Twice a month, workers in hotels and other similar establishments will be receiving additional pay coming from the collection of service charges. Republic Act (R.A.) No. 11360 or “An Act Providing that Service Charges Collected by Hotels, Restaurants and other Similar Establishments be Distributed in Full to All Covered Employees” has amended Article 96 of the Labor Code of the Philippines, which previously provides 85% of the total service charge collected by the establishment be distributed to covered employees, while 15% would account for losses and breakages and be given to managerial employees, at the discretion of management.
Significantly, under R.A. No. 11360, “managerial employees” refers to those employees. who lay down and execute management policies or to effectively recommend such managerial actions. With the new law, they are now excluded from getting a share in the service charges collected. This definition is consistent with the definition of managerial employees under Section 2, Rule VI, Book III of the Implementing Rules and Regulations (IRR) of the Labor Code.
Department of Labor and Employment (DOLE) Department Order 206-19 Implementing Rules and Regulations (IRR) of Republic Act No. 11360 entitled “An Act Providing that Service Charges Collected by Hotels, Restaurants and other Similar establishments be Distributed in Full to All Covered Employees Amending for the Purpose Presidential Decree No. 442, As Amended, Otherwise Known as the “Labor Code of the Philippines”
The definitions under R.A. No. 11360 and the IRR are similar to the definition of supervisory employees under Article 219 (m) of the Labor Code or “those who, in the interest of the employer, effectively recommend such managerial actions if the exercise of such authority is not merely routinary or clerical in nature but requires the use of independent judgment.” Therefore, employees who fall under the definition of supervisory employees in the Labor Code are included under the definition of managerial employees under R.A. No. 11360 and the IRR and they may, thus, likewise be excluded from the distribution of service charges.
So the covered employees in the Service Charge law are all employees, except managerial employees defined herein, under the direct employ of the covered establishment, regardless of their positions, designations or employment status, and irrespective of the method by which their wages are paid.
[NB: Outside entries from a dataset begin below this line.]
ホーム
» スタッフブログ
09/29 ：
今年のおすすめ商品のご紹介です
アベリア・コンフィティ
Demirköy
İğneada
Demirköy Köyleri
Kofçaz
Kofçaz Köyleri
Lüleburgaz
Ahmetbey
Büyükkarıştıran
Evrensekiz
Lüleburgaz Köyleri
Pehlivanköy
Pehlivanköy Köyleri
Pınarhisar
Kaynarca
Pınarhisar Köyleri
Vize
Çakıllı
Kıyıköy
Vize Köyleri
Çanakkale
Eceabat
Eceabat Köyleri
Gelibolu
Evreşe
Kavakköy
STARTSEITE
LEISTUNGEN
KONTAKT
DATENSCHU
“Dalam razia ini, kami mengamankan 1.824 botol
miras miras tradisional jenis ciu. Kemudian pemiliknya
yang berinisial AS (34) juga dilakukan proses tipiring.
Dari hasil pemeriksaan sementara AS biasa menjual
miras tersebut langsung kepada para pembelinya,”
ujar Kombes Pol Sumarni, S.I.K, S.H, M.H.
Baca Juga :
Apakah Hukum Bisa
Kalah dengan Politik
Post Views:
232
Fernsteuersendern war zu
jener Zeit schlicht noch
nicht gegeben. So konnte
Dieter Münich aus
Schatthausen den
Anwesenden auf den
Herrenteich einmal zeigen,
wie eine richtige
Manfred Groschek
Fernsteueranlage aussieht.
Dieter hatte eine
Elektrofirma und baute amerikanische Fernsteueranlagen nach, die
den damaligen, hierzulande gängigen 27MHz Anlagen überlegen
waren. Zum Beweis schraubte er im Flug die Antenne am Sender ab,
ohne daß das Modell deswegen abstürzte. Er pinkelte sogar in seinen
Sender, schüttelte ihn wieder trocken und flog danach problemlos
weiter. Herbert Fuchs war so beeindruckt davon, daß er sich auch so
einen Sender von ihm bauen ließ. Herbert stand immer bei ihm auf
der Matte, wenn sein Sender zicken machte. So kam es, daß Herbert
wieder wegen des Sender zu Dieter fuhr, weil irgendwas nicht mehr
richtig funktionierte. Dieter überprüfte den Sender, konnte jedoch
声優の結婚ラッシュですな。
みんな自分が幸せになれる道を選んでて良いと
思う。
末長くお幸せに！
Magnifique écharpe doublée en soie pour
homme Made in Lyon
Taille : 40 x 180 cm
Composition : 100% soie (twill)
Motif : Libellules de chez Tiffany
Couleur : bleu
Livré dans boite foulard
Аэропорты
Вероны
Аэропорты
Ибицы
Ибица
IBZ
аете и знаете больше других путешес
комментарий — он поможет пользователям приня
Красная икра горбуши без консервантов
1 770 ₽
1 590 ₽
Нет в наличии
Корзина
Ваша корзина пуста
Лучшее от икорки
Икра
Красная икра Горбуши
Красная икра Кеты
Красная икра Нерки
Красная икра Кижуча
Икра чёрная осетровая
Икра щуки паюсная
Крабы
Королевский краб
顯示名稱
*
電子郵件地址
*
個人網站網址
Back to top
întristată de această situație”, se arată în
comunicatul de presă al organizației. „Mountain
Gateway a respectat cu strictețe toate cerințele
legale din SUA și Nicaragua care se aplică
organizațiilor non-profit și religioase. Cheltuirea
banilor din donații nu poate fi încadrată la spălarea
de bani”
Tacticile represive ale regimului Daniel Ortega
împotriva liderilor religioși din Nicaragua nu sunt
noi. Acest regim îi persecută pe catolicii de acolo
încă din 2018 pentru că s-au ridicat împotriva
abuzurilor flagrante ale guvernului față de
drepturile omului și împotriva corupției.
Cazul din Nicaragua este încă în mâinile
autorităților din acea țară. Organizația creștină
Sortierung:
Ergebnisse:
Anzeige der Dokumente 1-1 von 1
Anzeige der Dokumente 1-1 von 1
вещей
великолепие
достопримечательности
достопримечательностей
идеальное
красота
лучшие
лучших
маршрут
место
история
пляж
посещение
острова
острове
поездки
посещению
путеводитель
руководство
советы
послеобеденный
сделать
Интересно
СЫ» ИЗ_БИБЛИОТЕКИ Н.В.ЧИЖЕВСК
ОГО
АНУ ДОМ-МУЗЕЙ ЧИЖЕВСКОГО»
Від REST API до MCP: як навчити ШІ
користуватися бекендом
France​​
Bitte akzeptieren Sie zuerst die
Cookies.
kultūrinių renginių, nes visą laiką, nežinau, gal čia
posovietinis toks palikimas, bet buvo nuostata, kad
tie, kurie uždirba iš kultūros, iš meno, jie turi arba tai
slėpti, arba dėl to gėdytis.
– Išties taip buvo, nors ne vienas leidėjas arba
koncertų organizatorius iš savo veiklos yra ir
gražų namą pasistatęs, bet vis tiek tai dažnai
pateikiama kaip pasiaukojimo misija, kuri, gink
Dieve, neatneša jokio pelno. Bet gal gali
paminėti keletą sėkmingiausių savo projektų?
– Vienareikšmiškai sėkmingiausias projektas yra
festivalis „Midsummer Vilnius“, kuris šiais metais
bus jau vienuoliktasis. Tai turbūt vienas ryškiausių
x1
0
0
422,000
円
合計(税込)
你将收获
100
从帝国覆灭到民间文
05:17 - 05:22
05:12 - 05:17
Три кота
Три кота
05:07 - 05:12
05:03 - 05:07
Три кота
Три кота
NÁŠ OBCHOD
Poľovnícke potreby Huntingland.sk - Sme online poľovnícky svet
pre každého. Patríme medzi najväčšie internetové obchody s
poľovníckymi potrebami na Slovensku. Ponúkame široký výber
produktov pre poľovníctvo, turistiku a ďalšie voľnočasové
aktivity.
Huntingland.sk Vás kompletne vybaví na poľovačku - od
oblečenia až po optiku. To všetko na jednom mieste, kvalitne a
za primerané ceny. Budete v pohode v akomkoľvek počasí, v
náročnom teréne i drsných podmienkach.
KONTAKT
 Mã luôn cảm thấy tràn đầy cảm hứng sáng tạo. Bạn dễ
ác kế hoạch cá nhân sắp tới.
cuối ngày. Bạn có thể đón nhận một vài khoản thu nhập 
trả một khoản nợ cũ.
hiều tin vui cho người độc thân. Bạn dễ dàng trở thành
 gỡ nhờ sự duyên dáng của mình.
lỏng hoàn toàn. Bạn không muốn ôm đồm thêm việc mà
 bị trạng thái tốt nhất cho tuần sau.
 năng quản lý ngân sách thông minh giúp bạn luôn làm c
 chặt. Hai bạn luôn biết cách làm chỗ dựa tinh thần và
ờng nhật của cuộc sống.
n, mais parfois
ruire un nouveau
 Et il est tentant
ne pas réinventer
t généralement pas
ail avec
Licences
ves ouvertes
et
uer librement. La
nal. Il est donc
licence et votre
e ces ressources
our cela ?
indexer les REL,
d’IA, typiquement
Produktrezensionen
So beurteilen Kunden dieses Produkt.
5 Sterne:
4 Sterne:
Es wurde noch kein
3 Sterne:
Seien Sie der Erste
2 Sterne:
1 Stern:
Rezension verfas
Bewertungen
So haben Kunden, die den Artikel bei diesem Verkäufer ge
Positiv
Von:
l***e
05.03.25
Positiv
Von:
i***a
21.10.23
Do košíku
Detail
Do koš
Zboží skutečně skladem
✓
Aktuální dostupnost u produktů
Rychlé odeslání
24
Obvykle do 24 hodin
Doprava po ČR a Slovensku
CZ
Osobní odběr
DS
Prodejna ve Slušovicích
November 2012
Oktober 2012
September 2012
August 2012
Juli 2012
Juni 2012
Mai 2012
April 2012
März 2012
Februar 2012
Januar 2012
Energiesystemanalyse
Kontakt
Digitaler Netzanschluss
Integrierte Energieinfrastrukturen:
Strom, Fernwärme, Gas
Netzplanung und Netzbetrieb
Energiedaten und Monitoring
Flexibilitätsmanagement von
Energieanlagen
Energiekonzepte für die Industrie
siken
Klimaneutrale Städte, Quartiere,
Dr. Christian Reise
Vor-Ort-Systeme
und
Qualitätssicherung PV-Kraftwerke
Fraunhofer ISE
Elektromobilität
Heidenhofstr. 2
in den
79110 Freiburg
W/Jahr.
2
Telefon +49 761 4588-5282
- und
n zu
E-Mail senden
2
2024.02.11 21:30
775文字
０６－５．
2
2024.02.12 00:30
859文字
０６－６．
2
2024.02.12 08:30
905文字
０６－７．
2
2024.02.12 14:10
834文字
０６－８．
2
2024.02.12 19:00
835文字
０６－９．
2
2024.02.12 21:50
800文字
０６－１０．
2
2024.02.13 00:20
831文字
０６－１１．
It appears then that only rank-and-file employees are entitled to the distribution of service charges under R.A. No. 11360.
The IRR will apply to all hotels, restaurants and other similar establishments, which collect service charge – the amount added to the bill for work or service rendered by their crew. The IRR issued by the Department of Labor and Employment (DOLE) mandates that the collected service charge should be distributed “completely and equally” to the qualified workers based on their actual hours or days of work or service rendered. The share referred to herein shall be distributed and paid to the covered employees not less than once every two or twice a month, not exceeding 16 days
Any dispute or difference on the distribution of service charges shall be settled through the grievance machinery as provided in the Collective Bargaining Agreement (CBA). In unorganized establishments, where no grievance mechanism is established or the grievance mechanism is inadequate, the grievance will be referred to the DOLE Regional Office which has jurisdiction over the workplace for conciliation.
Unsolved grievances shall be resolved in accordance with existing rules and regulations on the visitorial and enforcement power of the Secretary of Labor.
The share from service charges shall not be considered as compliance with the increase in pay in the event a wage hike is granted for minimum wage earners.